%%

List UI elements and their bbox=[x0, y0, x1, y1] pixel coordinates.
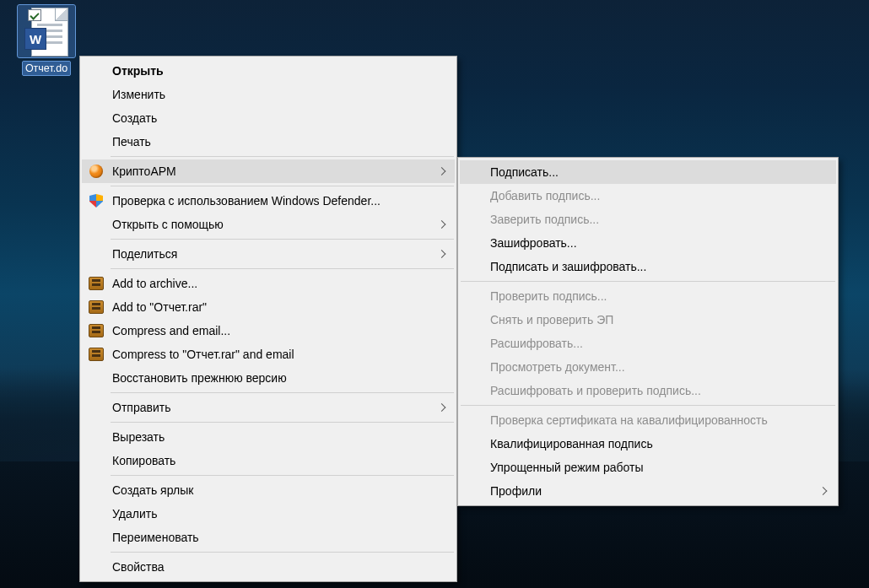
submenu-verify-sign-label: Заверить подпись... bbox=[490, 213, 599, 226]
submenu-view-doc-label: Просмотреть документ... bbox=[490, 360, 625, 374]
menu-cut[interactable]: Вырезать bbox=[82, 425, 455, 449]
submenu-remove-check[interactable]: Снять и проверить ЭП bbox=[460, 308, 836, 332]
menu-shortcut[interactable]: Создать ярлык bbox=[82, 478, 455, 502]
menu-compress-rar-email-label: Compress to "Отчет.rar" and email bbox=[112, 348, 294, 361]
menu-create[interactable]: Создать bbox=[82, 106, 455, 130]
submenu-cert-check-label: Проверка сертификата на кавалифицированн… bbox=[490, 413, 768, 427]
submenu-check-sign-label: Проверить подпись... bbox=[490, 289, 607, 303]
menu-edit-label: Изменить bbox=[112, 88, 165, 101]
submenu-arrow-icon bbox=[438, 220, 446, 229]
winrar-icon bbox=[88, 322, 105, 339]
menu-edit[interactable]: Изменить bbox=[82, 83, 455, 106]
winrar-icon bbox=[88, 346, 105, 363]
file-icon-box: W bbox=[18, 5, 75, 57]
submenu-sign-encrypt-label: Подписать и зашифровать... bbox=[490, 260, 646, 273]
submenu-sign-encrypt[interactable]: Подписать и зашифровать... bbox=[460, 255, 836, 278]
menu-share[interactable]: Поделиться bbox=[82, 242, 455, 266]
menu-separator bbox=[111, 186, 454, 186]
menu-copy-label: Копировать bbox=[112, 454, 175, 467]
menu-cut-label: Вырезать bbox=[112, 430, 165, 444]
defender-shield-icon bbox=[88, 192, 105, 209]
submenu-check-sign[interactable]: Проверить подпись... bbox=[460, 284, 836, 308]
menu-separator bbox=[111, 268, 454, 269]
menu-copy[interactable]: Копировать bbox=[82, 449, 455, 472]
menu-rename[interactable]: Переименовать bbox=[82, 526, 455, 549]
submenu-profiles-label: Профили bbox=[490, 484, 542, 498]
menu-restore-prev-label: Восстановить прежнюю версию bbox=[112, 371, 287, 385]
menu-defender-label: Проверка с использованием Windows Defend… bbox=[112, 194, 381, 208]
menu-send-to-label: Отправить bbox=[112, 401, 170, 414]
desktop-file-otchet[interactable]: W Отчет.do bbox=[12, 5, 81, 78]
submenu-encrypt[interactable]: Зашифровать... bbox=[460, 231, 836, 255]
cryptoarm-icon bbox=[88, 163, 105, 180]
menu-properties[interactable]: Свойства bbox=[82, 555, 455, 579]
menu-separator bbox=[111, 239, 454, 240]
menu-compress-email[interactable]: Compress and email... bbox=[82, 319, 455, 343]
menu-print[interactable]: Печать bbox=[82, 130, 455, 154]
submenu-arrow-icon bbox=[438, 250, 446, 258]
submenu-sign[interactable]: Подписать... bbox=[460, 160, 836, 184]
word-badge-icon: W bbox=[24, 28, 46, 50]
menu-rename-label: Переименовать bbox=[112, 531, 199, 544]
menu-compress-rar-email[interactable]: Compress to "Отчет.rar" and email bbox=[82, 343, 455, 366]
menu-open-with[interactable]: Открыть с помощью bbox=[82, 213, 455, 236]
menu-shortcut-label: Создать ярлык bbox=[112, 483, 193, 497]
submenu-add-sign-label: Добавить подпись... bbox=[490, 189, 600, 202]
file-label: Отчет.do bbox=[23, 62, 70, 75]
menu-properties-label: Свойства bbox=[112, 560, 164, 574]
cryptoarm-submenu: Подписать... Добавить подпись... Заверит… bbox=[457, 157, 839, 506]
menu-cryptoarm[interactable]: КриптоАРМ bbox=[82, 159, 455, 183]
context-menu: Открыть Изменить Создать Печать КриптоАР… bbox=[79, 56, 457, 582]
submenu-verify-sign[interactable]: Заверить подпись... bbox=[460, 208, 836, 231]
submenu-decrypt-check[interactable]: Расшифровать и проверить подпись... bbox=[460, 379, 836, 402]
menu-separator bbox=[111, 422, 454, 423]
menu-open-with-label: Открыть с помощью bbox=[112, 218, 224, 231]
menu-defender[interactable]: Проверка с использованием Windows Defend… bbox=[82, 189, 455, 213]
menu-add-archive[interactable]: Add to archive... bbox=[82, 272, 455, 295]
submenu-simple-mode-label: Упрощенный режим работы bbox=[490, 461, 643, 474]
menu-restore-prev[interactable]: Восстановить прежнюю версию bbox=[82, 366, 455, 390]
menu-add-rar-label: Add to "Отчет.rar" bbox=[112, 300, 207, 314]
winrar-icon bbox=[88, 299, 105, 316]
winrar-icon bbox=[88, 275, 105, 292]
submenu-decrypt[interactable]: Расшифровать... bbox=[460, 332, 836, 355]
submenu-sign-label: Подписать... bbox=[490, 165, 559, 179]
submenu-cert-check[interactable]: Проверка сертификата на кавалифицированн… bbox=[460, 408, 836, 432]
submenu-remove-check-label: Снять и проверить ЭП bbox=[490, 313, 613, 326]
menu-delete[interactable]: Удалить bbox=[82, 502, 455, 526]
submenu-qualified-label: Квалифицированная подпись bbox=[490, 437, 653, 450]
menu-separator bbox=[111, 552, 454, 553]
menu-create-label: Создать bbox=[112, 111, 157, 125]
menu-cryptoarm-label: КриптоАРМ bbox=[112, 165, 176, 178]
menu-separator bbox=[111, 156, 454, 157]
submenu-profiles[interactable]: Профили bbox=[460, 479, 836, 503]
menu-send-to[interactable]: Отправить bbox=[82, 396, 455, 419]
submenu-add-sign[interactable]: Добавить подпись... bbox=[460, 184, 836, 208]
submenu-view-doc[interactable]: Просмотреть документ... bbox=[460, 355, 836, 379]
submenu-decrypt-label: Расшифровать... bbox=[490, 337, 583, 350]
menu-share-label: Поделиться bbox=[112, 247, 177, 261]
submenu-separator bbox=[461, 281, 835, 282]
checkmark-icon bbox=[28, 9, 41, 21]
menu-add-rar[interactable]: Add to "Отчет.rar" bbox=[82, 295, 455, 319]
menu-open-label: Открыть bbox=[112, 64, 164, 78]
word-document-icon: W bbox=[24, 8, 68, 57]
menu-add-archive-label: Add to archive... bbox=[112, 277, 197, 290]
submenu-separator bbox=[461, 405, 835, 406]
submenu-arrow-icon bbox=[438, 403, 446, 412]
submenu-decrypt-check-label: Расшифровать и проверить подпись... bbox=[490, 384, 701, 397]
submenu-arrow-icon bbox=[438, 167, 446, 175]
menu-compress-email-label: Compress and email... bbox=[112, 324, 230, 337]
menu-print-label: Печать bbox=[112, 135, 151, 148]
menu-separator bbox=[111, 392, 454, 393]
submenu-simple-mode[interactable]: Упрощенный режим работы bbox=[460, 456, 836, 479]
menu-separator bbox=[111, 475, 454, 476]
menu-open[interactable]: Открыть bbox=[82, 59, 455, 83]
submenu-arrow-icon bbox=[819, 487, 828, 495]
menu-delete-label: Удалить bbox=[112, 507, 157, 521]
submenu-encrypt-label: Зашифровать... bbox=[490, 236, 577, 250]
submenu-qualified[interactable]: Квалифицированная подпись bbox=[460, 432, 836, 456]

%%

Report the number of lines above that contain the word "Открыть", and only that number.

*SOLUTION FOR THIS EXERCISE*
5